Posted by Ivica Arsov on Saturday, 27 June 2015 | Print | Download PDF PDF

LATERAL inline views / GROUP BY and scalar subquery caching

 

I’ll be short into an introduction and will go straight to the point.
Oracle 12c introduced new SQL clause LATERAL which enables us to refer tables in the FROM clause which appear left from the lateral inline view.


Update:
Most probably the bug it’s not related to LATERAL clause (see reply from Oren)  and it is related to the optimzer “grouping and scalar subquery caching” mechanism in 12c.
At first my assumptions were that it is related to LATERAL clause because I was able to reproduce the “bad” result set, but still LATERAL can lead the optimizer to buggy execution plan which most likely at this stage will produce wrong results if it’s used with scalar subquery caching.

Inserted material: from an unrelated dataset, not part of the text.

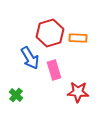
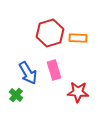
blue arrow: moved 2 px left, 15 px down
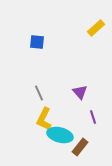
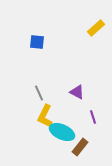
purple triangle: moved 3 px left; rotated 21 degrees counterclockwise
yellow L-shape: moved 1 px right, 3 px up
cyan ellipse: moved 2 px right, 3 px up; rotated 10 degrees clockwise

The examples bellow will definitely give you an example what happens and be careful when implementing scalar subquery caching.

Also this is only 12c behavior:

bug

 

As workaround you can disable 12c adaptive features (which I wouldn’t recommend) or add ORDER BY clause which will eliminate this buggy behavior.


 

Basically you can do something like

select ... from table1, lateral (select ... from table2 where table2.column = table1.column) ...

Pretty nice for better syntax and less code :)

However these day I’ve seen something strange with LATERAL views and so far I couldn’t fully understand why it is happening.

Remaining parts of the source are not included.